When Metrolinx was born just barely under a decade ago, a huge fire has been lit under Toronto's transit progress. They have done more in the last 10 years than TTC did in the last 25 years! Even all the Metrolinx delays/boondoggles/waste combined, look like minor setbacks in comparison. Lots of new GO stations in the last 20 years. Lots of service increase (even if falling short of promise). Even their stupendously expensive airport train is, otherwise, a masterpiece of beautiful non-public-transit that is almost guaranteed to be popular/profitable (Even if it should have been a larger, higher-frequency cheap $3 public transit train instead, with better economic benefits to general public). Metrolinx European style LRTs, with proper stop spacing, better project management (even if imperfect), and proper traffic signal priority, will move twice as fast as TTC streetcars. And their continual GO upgrades have been wonderful as of late (e.g. Lakeshore 30-min allday) even if the upgrades aren't coming as fast as we hope. The Metrolinx mistakes look a mere detail compared to the TTC messes of the last 20 years.
Likewise, too much provincial control of public transit means we get a system that doesn't always serve city needs. So a balance needs to exist. A happy equilibrium will need to be reached, but I suspect slightly less city wrangling and slightly more provincial control. City control and provincial control should be balanced to be checks on each other. Whether it's inefficiency by operations, politics, cost overruns, corporate culture, etc.

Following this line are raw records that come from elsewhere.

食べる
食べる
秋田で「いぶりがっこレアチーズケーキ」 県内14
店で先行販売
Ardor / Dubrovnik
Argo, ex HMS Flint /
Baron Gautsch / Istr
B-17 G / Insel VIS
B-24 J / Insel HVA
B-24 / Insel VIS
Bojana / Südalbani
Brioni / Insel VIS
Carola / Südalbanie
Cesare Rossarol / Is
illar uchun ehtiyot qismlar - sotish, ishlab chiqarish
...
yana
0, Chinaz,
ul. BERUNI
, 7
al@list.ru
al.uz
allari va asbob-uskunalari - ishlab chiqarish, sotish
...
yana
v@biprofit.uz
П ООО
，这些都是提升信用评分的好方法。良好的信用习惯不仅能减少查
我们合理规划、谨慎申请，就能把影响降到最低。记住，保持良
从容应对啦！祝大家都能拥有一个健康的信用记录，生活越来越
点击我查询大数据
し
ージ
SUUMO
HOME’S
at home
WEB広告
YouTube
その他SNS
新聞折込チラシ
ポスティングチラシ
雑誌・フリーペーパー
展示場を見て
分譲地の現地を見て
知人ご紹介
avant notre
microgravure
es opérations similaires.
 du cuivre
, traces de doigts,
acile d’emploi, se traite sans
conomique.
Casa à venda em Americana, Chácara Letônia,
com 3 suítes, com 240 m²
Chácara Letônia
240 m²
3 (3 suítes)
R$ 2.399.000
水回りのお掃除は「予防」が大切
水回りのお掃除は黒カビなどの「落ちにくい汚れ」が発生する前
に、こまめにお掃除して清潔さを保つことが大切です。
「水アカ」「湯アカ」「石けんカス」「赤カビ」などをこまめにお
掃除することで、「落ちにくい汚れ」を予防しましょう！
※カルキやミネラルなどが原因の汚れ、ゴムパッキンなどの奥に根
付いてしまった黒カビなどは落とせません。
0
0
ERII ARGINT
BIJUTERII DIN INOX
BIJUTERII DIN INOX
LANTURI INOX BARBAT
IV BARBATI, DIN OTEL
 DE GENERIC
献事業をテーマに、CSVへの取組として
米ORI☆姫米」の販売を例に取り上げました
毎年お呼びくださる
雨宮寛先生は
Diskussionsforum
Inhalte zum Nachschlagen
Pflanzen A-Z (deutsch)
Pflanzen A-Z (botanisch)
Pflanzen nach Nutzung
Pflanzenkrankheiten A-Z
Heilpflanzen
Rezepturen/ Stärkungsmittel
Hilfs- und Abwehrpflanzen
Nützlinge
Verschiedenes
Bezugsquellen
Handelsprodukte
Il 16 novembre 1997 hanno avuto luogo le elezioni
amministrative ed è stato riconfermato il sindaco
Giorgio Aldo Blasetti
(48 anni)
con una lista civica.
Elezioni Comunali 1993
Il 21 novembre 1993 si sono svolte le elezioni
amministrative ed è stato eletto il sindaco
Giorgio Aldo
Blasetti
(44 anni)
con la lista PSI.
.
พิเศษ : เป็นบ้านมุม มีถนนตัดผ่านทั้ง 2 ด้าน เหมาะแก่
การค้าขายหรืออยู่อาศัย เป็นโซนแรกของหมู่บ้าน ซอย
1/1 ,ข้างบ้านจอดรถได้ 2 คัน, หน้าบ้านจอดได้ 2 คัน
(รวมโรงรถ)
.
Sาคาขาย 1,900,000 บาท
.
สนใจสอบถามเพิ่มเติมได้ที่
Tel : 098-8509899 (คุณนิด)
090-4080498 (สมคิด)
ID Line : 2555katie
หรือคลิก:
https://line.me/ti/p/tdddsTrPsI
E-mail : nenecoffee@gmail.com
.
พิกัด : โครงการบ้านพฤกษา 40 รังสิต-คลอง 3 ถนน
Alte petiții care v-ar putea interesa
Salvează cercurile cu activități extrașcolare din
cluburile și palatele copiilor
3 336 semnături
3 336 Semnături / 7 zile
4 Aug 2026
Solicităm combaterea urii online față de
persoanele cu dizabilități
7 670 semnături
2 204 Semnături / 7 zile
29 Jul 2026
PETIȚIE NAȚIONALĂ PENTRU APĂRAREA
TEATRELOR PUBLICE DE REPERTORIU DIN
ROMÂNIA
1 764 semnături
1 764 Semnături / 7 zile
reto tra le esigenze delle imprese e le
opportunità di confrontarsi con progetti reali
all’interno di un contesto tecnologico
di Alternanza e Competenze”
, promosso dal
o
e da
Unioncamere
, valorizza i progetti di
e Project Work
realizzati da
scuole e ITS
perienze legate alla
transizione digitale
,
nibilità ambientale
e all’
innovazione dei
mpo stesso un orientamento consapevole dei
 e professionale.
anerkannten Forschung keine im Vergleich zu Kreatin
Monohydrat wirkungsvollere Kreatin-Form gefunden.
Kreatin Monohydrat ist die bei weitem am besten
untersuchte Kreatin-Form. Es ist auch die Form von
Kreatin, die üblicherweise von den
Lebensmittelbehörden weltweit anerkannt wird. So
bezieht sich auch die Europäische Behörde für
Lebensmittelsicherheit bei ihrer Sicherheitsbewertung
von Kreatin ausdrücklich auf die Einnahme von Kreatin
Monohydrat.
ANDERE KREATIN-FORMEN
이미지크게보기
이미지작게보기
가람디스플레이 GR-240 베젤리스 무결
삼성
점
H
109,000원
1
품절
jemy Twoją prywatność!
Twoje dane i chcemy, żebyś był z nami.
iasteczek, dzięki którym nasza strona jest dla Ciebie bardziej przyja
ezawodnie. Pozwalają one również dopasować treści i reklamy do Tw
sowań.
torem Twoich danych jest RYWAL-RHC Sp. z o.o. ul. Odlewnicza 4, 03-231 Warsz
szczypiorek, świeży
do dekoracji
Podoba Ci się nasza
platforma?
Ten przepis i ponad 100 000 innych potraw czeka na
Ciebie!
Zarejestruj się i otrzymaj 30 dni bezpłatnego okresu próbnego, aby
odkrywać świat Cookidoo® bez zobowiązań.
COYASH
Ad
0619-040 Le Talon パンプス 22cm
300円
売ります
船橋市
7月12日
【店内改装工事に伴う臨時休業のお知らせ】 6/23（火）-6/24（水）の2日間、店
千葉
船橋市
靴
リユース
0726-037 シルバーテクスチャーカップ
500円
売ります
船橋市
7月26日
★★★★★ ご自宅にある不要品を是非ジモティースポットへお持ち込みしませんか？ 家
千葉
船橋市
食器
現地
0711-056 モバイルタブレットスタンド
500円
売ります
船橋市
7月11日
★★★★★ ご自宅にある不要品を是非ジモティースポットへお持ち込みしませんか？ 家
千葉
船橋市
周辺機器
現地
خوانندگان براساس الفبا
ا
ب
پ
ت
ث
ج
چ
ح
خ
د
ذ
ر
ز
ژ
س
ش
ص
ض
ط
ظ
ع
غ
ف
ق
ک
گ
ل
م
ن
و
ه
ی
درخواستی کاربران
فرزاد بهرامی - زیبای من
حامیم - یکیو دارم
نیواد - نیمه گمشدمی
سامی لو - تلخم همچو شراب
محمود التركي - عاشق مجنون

Ever since Metrolinx started (love or hate them), they've certainly lit a bit of a fire in the Toronto transit scene a bit more than the 10 years right before Metrolinx... Now we're about to receive a bona-fide doubling of the size of Toronto's high-frequency "subway-convenience" network (with GO RER 15-min allday and new integrated interchange stations) -- is threatening to make recent TTC look really bad, especially if they don't up their game in the next 10 years. Even though cheap public transit has bigger economic benefits, the Scarborough extension is so ultra-expensive that even the UPX "luxury train" actually ends up ironically having better economic benefit to society than the three Scarborough stations. Even I myself even prefer the move of better subsidized inexpensive public transit, this is quite the irony that UPX is socially better than the three Scarborough stations because UPX cost less than 10% of Scarborough subway (and the improved business of UPX giving economic spinoffs apparently outweigh the economic benefit of replacing 8 RT stations with 3 subway stations). How stupid is that from a socialist point of view, that UPX is socially better than Scarborough subway extension from its overall society benefit perspective!? Which is kind of silly and ironic, even as I myself would have preferred UPX to cost $3 and use bigger subway-style trains that has more public transit stations. A Scarborough LRT would have helped a lot more Scarborough residents, and actually provided a faster way to downtown -- it's rapid European style LRT with complete grade separation, that might even have ended up moving faster than the RT, and not a slow TTC streetcar, and a shorter walk to many stations rather than a bus-transfer away. And now they pay higher property tax for far less. Plus, even the other Metrolinx nitpicks and delays such as Georgetown Corridor and their 'share' of Union revitalization delays doesn't even look nearly as bad as the Vaughan subway extension delay, and potential continued tension over the Scarborough subway, for example. And probably forcing TTC to confront itself, choosing someone who's finally willing to work with Metrolinx, Andy Byford is working harder than past TTC management. Credit where credit is due - Metrolinx is the best thing that happened to TTC.
We'll hopefully see a far more efficient TTC in the next ten years, thanks to Metrolinx prodding them down the right path.